Above all, do not defrag your hard drive again until you
have some confidence the system is remaining 100% stable,
AND if it happens that the situation I briefly described
above is true (that the system is slowly becoming less and
less stable on it's memory subsystem and that the memory
module swap is only a temporary improvement) then you will
need to periodically retest the memory. Frankly, on any
critical system this should be a regularly scheduled event,
without ECC memory.
>
>
> => Could you tell me how this could happen ?
>
> => Why CRC/parity did not alert me something was going wrong ?
>
> => Does Windows XP OS implements data controls ?
Windows is definitely not fault tolerant. Remember that
even if it were, it still has to run on hardware that must
be stable for an assurance of the integrity and proper
function of any potential "data controls". Any application
you are running that generates data, can corrupt that data
long before it is even written to the drive.
>
> => Finally, is there a way to strengthen data control under Windows
>XP so I avoid this problem ?
Use ECC memory, periodically check memory subsystem,
periodically check CPU with a stress test like Prime 95's
Torture Test (again needing to run several hours if the
system is important, or a less thorough but faster check
would be to run Prime 95 torture test's "large in place
FFTs" setting. In other words, if the CPU produces errors,
having a stable main memory subsystem won't necessarily
guarantee data integrity.
>
>
>Thanks in advance for your replies.
>
>
>My config is the following one:
>
>OS: Windows XP Pro SP2
>CPU: AMD Athlon, 1400 MHz (10.5 x 133)
>MB: MSI K7T266 Pro (MS-6380) / MS-6380LE (5 PCI, 1 AGP, 1 CNR, 3
>DIMM, Audio)
>RAM: 512 Mo (PC2100 DDR SDRAM)
>GA: ATI Radeon 9550 (RV350)
>BIOS: American Megatrends Inc. v062710 (MS-6380)
>
>IDE HD1: IBM IC35L040AVER07-0 (40 Go, 7200 RPM, Ultra-ATA/100)
>IDE HD2: IBM IC35L060AVV207-0 (60 Go, 7200 RPM, Ultra-ATA/100)

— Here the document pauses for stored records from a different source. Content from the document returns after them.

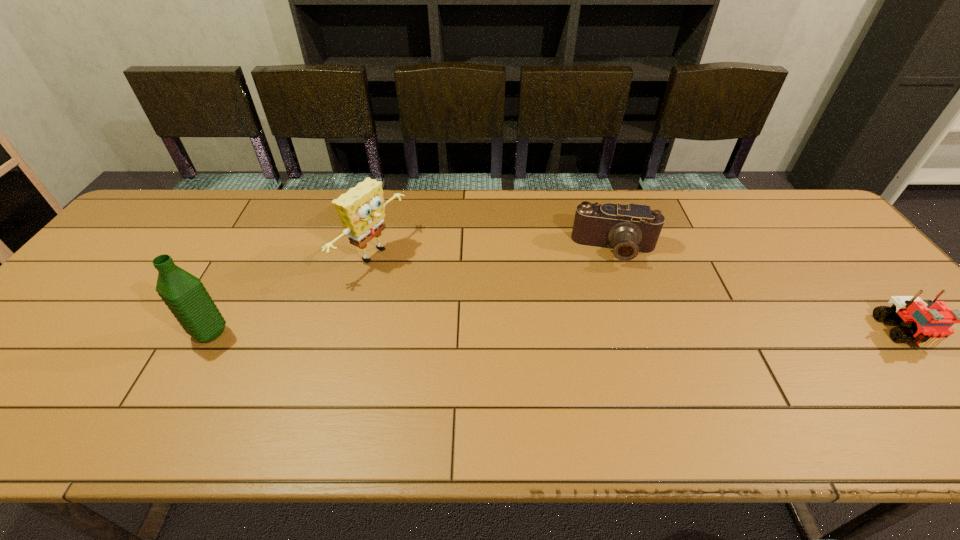 Where is `free space that is in between the second object from left to right and the Lego`? free space that is in between the second object from left to right and the Lego is located at coordinates (639, 293).

Where is `free area in between the leftmost object and the rightmost object`? The image size is (960, 540). free area in between the leftmost object and the rightmost object is located at coordinates (558, 333).

Find the location of `free point between the rightmost object and the second object from left to right`. free point between the rightmost object and the second object from left to right is located at coordinates (639, 293).

Where is `free point between the water bottle and the rightmost object`? The width and height of the screenshot is (960, 540). free point between the water bottle and the rightmost object is located at coordinates (558, 333).

I want to click on vacant area that lies between the second object from right to left and the water bottle, so click(x=413, y=291).

At what (x,y) coordinates should I click in order to perform the action: click on vacant area between the Lego and the water bottle. Please return your answer as a coordinate pair (x, y). Looking at the image, I should click on (558, 333).

Image resolution: width=960 pixels, height=540 pixels. In order to click on vacant area that lies between the camera and the rightmost object in this screenshot , I will do `click(759, 291)`.

At what (x,y) coordinates should I click in order to perform the action: click on free space between the sponge and the second object from right to left. Please return your answer as a coordinate pair (x, y). This screenshot has width=960, height=540. Looking at the image, I should click on (494, 252).

In order to click on free space between the leftmost object and the second object from left to right in this screenshot , I will do `click(292, 294)`.

Identify which object is the closest to the water bottle. Please provide its 2D coordinates. Your answer should be formatted as a tuple, i.e. [(x, y)], where the tuple contains the x and y coordinates of a point satisfying the conditions above.

[(361, 209)] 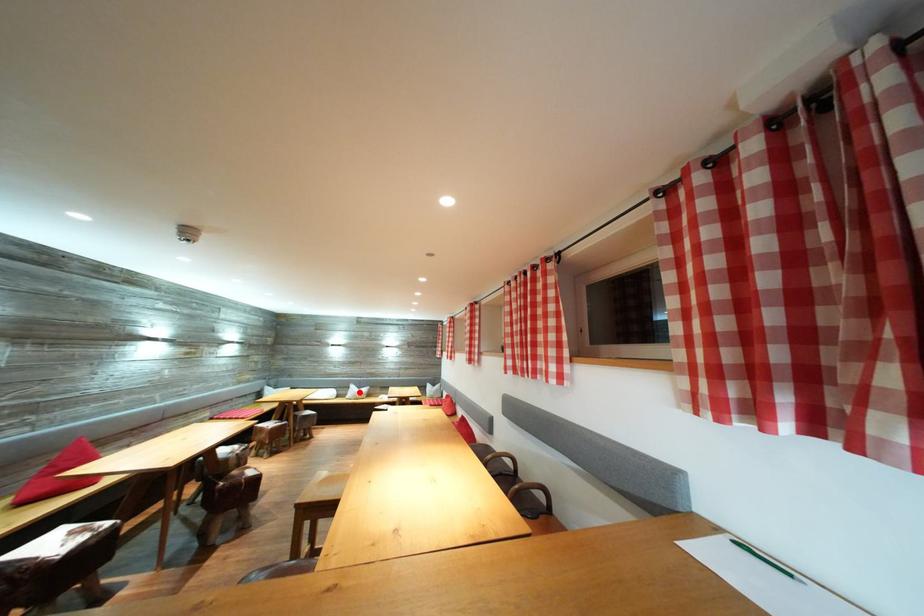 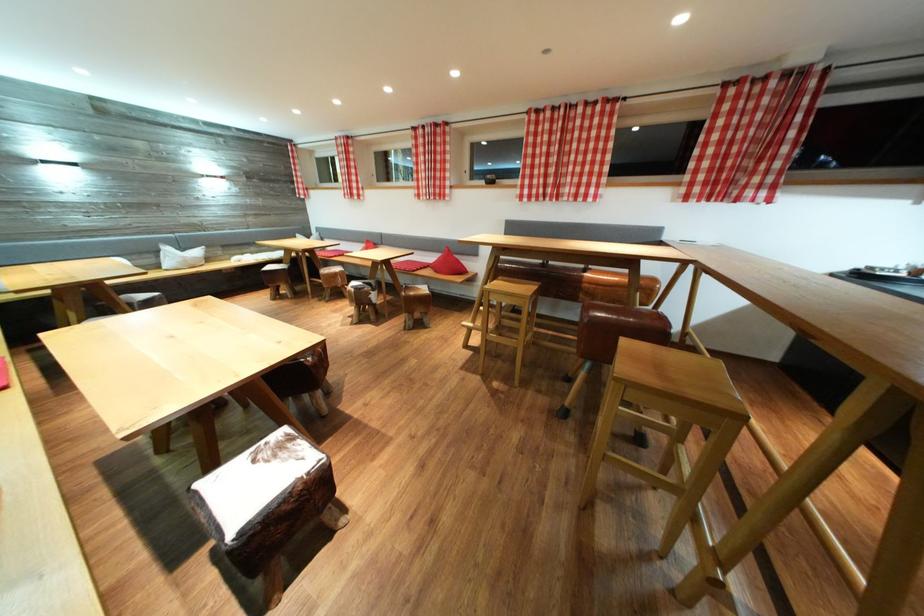 Find the pixel in the second image that matches the highlighted location in the first image.

(176, 254) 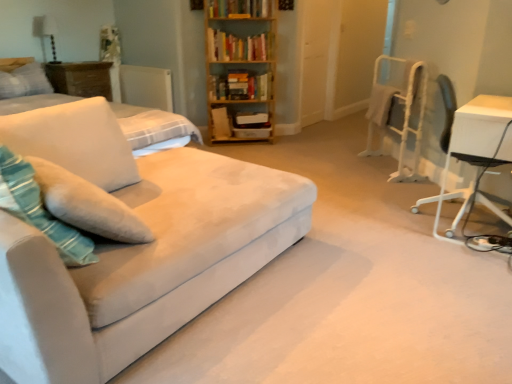 Where is `free spot in front of wooden bookcase at upper center`? The width and height of the screenshot is (512, 384). free spot in front of wooden bookcase at upper center is located at coordinates pyautogui.click(x=250, y=153). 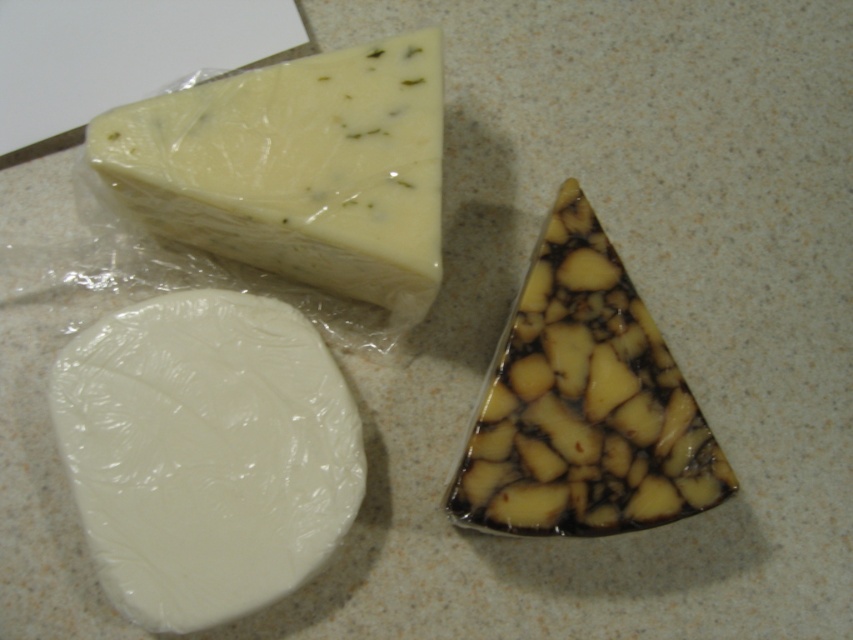 Question: Can you confirm if white matte round cheese at lower left is wider than yellowish-white creamy cheese at upper left?

Choices:
 (A) yes
 (B) no

Answer: (B)

Question: Is yellowish-white creamy cheese at upper left positioned behind brown marbled cheese at center?

Choices:
 (A) no
 (B) yes

Answer: (A)

Question: Which object is closer to the camera taking this photo?

Choices:
 (A) white matte round cheese at lower left
 (B) brown marbled cheese at center

Answer: (A)

Question: Among these objects, which one is nearest to the camera?

Choices:
 (A) white matte round cheese at lower left
 (B) yellowish-white creamy cheese at upper left

Answer: (A)

Question: Which object is closer to the camera taking this photo?

Choices:
 (A) brown marbled cheese at center
 (B) yellowish-white creamy cheese at upper left

Answer: (B)

Question: Does white matte round cheese at lower left appear over yellowish-white creamy cheese at upper left?

Choices:
 (A) no
 (B) yes

Answer: (A)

See the following page, on which there is mention of
significant difference in memory stability from use of
different timings based on a resistor on certain board
versions.
http://www.xbitlabs.com/articles/mai...7t266-pro.html
On a related note, relaxing the memory timings in the bios
to higher numbers may improve (regain) stability, and/or
provide a larger stability margin in cases where the
stability is declining over time.
Finally, I can't know about your particular specimen of this
model, but around this era I had an MSI board (also Skt.
462/A) that had a barely stable memory bus, due to MSI
omitting capacitors on the board where there were empty
capacitor positions. I had initially wondered why a _very_
slight overclock had so quickly introduced instablity with
memory that had exhibited it could run quite a bit faster at
same timings on an equivalent different make and model
motherboard. Since I had a fair stock of capacitors from
other board failures/repairs during this era, I decided to
see if adding a couple helped. It did improve stability to
at least several MHz higher, but this was long enough ago
that I don't recall the exact numbers, except that I do
recall the default 133 MHz clocked (DDR266) memory rate was
originally instable a mere 3 MHz higher. At the time I had
not seen the webpage linked above, and IIRC my board was a
revision 2 that was red in color so I'm not even sure the
resistor issue was applicable to this different board.
In summary, since data integrity seems to be of high
importance to you, it may be time to think about replacing
the motherboard with one supporting ECC memory, and of
course some ECC memory. At this late date I would not try
to reuse the processor, it would be better to now upgrade
the entire platform to something modern like Athlon 64
(budget build) or Core2Duo (or quad core).